THE HISTORY OF A FAILURE THAT WAS GREAT
At the invitation of the President and the committee of the Faridpore Industrial Exhibition, Dr. J. C. Bose gave a lecture on the life of his father, the late Babu Bhugwan Chunder Bose, who founded the Exhibition at Faridpore, where he was the sub-divisional officer, 50 years ago. It was published in the Modern Review for February 1917—volume xxi, p. 221. In course of his address, said Dr. Bose:—
It is the obvious, the insistent, the blatant that often blinds us to the essential. And in solving the mystery that underlies life, the enlightenment will come not by the study of the complex man, but through the simpler plant. It is the unsuspected forces, hidden to the eyes of men,—the forces imprisoned in the soil and the stimuli of alternating flash of light and the gloomings of darkness these and many others will be found to maintain the ceaseless activity which we know as the fulness of throbbing life.
This is likewise true of the congeries of life which we call a society or a nation. The energy which moves this great mass in ceaseless effort to realise some common aspiration, often has its origin in the unknown solitudes of a village life. And thus the history of some efforts, not forgotten, which emanated from Faridpore, may be found not unconnected with which India is now meeting her problems to-day. How did these problems first dawn in the minds of some men who forecast themselves by half a century? How fared their hopes, how did their dreams become buried in oblivion? Where lies the secret of that potency which makes certain efforts apparently doomed to failure, rise renewed from beneath the smouldering ashes? Are these dead failures, so utterly unrelated to some great success that we may acclaim to day? When we look deeper we shall find that this is not so, that as inevitable as in the sequence of cause and effect, so unrelenting must be the sequence of failure and success. We shall find that the failure must be the antecedent power to lie dormant for the long subsequent dynamic expression in what we call success. It is then and then only that we shall begin to question ourselves which is the greater of the two, a noble failure or a vulgar success.

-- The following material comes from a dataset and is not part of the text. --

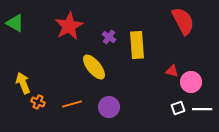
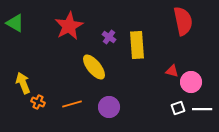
red semicircle: rotated 16 degrees clockwise
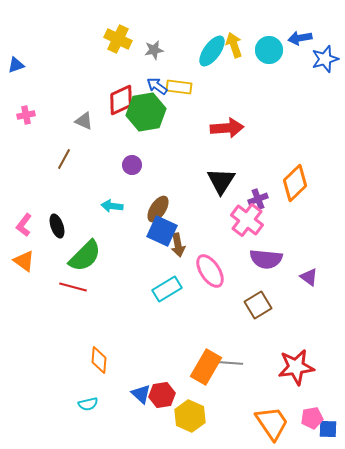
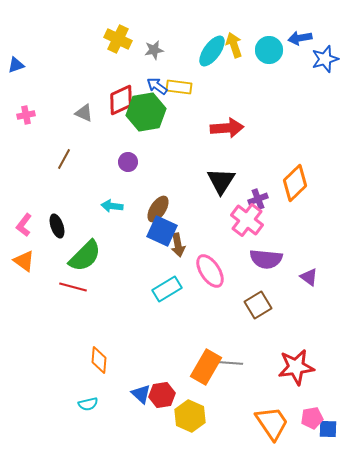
gray triangle at (84, 121): moved 8 px up
purple circle at (132, 165): moved 4 px left, 3 px up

As a concrete example, I shall relate the history of a noble failure which had its setting in this little corner of the earth. And if some of the audience thought that the speaker has been blessed with life that has been unusually fruitful, they will soon realise that the power and strength that nerved me to meet the shocks of life were in reality derived at this very place, where I witnessed the struggle which overpowered a far greater life.
STIMULUS OF CONTACT WITH WESTERN CULTURE
An impulse from outside reacts on impressionable bodies in two different ways, depending on whether the recipient is inert or fully alive. The inert is fashioned after the pattern of the impression made on it, and this in infinite repetition of one mechanical stamp. But when an organism is fully alive, the answering reaction is often of an altogether different character to the impinging stimulus. The outside shocks stir up the organism to answer feebly or to utmost in ways as multitudinous and varied as life itself. So the first impetus of Western education impressed itself on some in a dead monotony of imitation of things Western; while in others it awakened all that was greatest in the national memory. It is the release of some giant force which lay for long time dormant. My father was one of the earliest to receive the impetus characteristic of the modern epoch as derived from the West. And in his case it came to pass that the stimulus evoked the latent potentialities of his race for evolving modes of expression demanded by the period of transition in which he was placed. They found expression in great constructive work, in the restoration of quiet amidst disorder, in the earliest effort to spread education both among men and women, in questions of social welfare, in industrial efforts, in the establishment of people's Bank and in the foundation of industrial and technical schools. And behind all these efforts lay a burning love for his country and its nobler traditions.